*** Opening of Exercise input ***
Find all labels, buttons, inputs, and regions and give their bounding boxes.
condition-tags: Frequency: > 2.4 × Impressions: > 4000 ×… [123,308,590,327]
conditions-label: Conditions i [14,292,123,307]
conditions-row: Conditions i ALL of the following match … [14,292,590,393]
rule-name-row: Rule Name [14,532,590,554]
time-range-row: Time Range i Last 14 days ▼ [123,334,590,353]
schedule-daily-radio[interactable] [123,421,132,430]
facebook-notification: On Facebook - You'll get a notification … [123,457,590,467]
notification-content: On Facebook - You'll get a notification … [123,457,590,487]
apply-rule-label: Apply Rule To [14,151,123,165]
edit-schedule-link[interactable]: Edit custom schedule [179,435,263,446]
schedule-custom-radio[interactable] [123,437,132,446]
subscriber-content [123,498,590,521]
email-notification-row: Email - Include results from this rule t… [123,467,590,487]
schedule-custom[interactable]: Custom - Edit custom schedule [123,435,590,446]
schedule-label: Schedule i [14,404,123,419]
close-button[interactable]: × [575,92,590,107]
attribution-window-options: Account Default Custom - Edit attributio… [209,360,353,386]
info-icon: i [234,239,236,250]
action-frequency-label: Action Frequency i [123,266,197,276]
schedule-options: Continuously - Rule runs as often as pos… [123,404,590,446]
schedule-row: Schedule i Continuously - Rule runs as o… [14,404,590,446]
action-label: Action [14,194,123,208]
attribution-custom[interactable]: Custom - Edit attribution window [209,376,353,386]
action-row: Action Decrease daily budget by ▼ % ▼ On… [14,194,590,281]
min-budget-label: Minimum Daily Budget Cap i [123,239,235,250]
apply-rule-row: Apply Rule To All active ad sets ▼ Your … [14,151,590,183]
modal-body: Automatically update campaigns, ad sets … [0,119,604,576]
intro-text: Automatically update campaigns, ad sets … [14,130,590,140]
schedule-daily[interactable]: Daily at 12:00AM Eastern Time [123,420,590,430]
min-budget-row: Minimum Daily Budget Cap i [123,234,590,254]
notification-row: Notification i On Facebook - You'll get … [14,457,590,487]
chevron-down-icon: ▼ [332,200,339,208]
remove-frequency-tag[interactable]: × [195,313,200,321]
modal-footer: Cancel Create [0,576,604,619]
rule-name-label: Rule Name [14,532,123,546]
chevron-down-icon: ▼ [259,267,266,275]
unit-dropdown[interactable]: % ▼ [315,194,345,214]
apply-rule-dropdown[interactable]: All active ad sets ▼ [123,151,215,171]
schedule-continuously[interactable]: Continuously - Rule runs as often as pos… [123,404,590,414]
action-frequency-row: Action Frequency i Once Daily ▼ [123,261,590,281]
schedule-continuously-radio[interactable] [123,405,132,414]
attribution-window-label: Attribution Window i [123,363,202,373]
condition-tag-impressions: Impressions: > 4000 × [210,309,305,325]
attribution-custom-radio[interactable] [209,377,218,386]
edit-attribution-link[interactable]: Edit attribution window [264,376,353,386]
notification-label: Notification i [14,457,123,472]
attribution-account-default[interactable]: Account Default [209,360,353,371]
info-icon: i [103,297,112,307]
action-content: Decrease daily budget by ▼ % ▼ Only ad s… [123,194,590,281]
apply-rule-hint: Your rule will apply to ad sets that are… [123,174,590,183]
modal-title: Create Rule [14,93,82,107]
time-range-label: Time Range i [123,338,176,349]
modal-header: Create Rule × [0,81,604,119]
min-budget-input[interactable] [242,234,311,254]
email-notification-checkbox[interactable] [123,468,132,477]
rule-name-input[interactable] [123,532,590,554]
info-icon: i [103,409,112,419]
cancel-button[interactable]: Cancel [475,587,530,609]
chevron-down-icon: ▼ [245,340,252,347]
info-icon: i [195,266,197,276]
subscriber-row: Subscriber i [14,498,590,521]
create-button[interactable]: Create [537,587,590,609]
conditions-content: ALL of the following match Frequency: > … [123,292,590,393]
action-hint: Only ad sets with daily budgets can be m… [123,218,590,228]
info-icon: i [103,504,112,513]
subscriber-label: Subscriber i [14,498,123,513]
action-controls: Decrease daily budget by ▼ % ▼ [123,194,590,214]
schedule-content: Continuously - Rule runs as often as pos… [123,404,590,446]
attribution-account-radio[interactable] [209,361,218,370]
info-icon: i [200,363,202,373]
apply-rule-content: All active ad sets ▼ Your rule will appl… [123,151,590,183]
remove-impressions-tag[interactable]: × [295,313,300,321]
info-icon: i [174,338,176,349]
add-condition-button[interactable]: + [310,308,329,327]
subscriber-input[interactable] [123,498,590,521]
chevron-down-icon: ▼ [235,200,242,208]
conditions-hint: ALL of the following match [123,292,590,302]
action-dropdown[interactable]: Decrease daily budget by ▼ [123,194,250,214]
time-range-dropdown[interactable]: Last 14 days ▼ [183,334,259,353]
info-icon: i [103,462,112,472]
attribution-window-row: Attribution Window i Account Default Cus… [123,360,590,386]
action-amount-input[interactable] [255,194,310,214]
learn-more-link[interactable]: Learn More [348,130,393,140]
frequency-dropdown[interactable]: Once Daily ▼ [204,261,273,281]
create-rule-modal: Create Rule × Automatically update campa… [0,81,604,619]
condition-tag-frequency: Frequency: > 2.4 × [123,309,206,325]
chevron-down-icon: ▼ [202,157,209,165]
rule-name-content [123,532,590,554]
*** Close of Exercise input ***
Your instructions. Lines in the data that hold "Default" must be located and copied.

Task solution.
attribution-window-options: Account Default Custom - Edit attributio… [209,360,353,386]
attribution-account-default[interactable]: Account Default [209,360,353,371]
attribution-window-row: Attribution Window i Account Default Cus… [123,360,590,386]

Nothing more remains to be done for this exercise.